On Linux hosts, this monitor relies on the /proc filesystem. If the underlying host's /proc file system is mounted somewhere other than /proc please specify the path using the top level configuration procPath.

procPath: /proc
monitors:
 - type: cpu

Configuration

To activate this monitor in the Smart Agent, add the following to your agent config:

monitors:  # All monitor config goes under this key
 - type: cpu
   ...  # Additional config

For a list of monitor options that are common to all monitors, see Common Configuration.

Config option Required Type Description
reportPerCPU no bool If true, stats will be generated for the system as a whole as well as for each individual CPU/core in the system and will be distinguished by the cpu dimension. If false, stats will only be generated for the system as a whole that will not include a cpu dimension. (default: false)

Metrics

These are the metrics available for this monitor. Metrics that are categorized as container/host (default) are in bold and italics in the list below.

  • cpu.idle (cumulative)
    CPU time spent not in any other state. In order to get a percentage this value must be compared against the sum of all CPU states.
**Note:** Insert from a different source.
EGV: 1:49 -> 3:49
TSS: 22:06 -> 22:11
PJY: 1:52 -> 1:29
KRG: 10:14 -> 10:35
  • cpu.interrupt (cumulative)
    CPU time spent while servicing hardware interrupts. A hardware interrupt happens at the physical layer. When this occurs, the CPU will stop whatever else it is doing and service the interrupt. This metric measures how many jiffies were spent handling these interrupts. In order to get a percentage this value must be compared against the sum of all CPU states. A sustained high value for this metric may be caused by faulty hardware such as a broken peripheral.

  • cpu.nice (cumulative)
    CPU time spent in userspace running 'nice'-ed processes. In order to get a percentage this value must be compared against the sum of all CPU states. A sustained high value for this metric may be caused by: 1) The server not having enough CPU capacity for a process, 2) A programming error which causes a process to use an unexpected amount of CPU

  • cpu.num_processors (gauge)
    The number of logical processors on the host.
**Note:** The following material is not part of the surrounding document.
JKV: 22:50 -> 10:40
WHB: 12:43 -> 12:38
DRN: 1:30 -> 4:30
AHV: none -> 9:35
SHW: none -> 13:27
  • cpu.softirq (cumulative)
    CPU time spent while servicing software interrupts. Unlike a hardware interrupt, a software interrupt happens at the sofware layer. Usually it is a userspace program requesting a service of the kernel. This metric measures how many jiffies were spent by the CPU handling these interrupts. In order to get a percentage this value must be compared against the sum of all CPU states. A sustained high value for this metric may be caused by a programming error which causes a process to unexpectedly request too many services from the kernel.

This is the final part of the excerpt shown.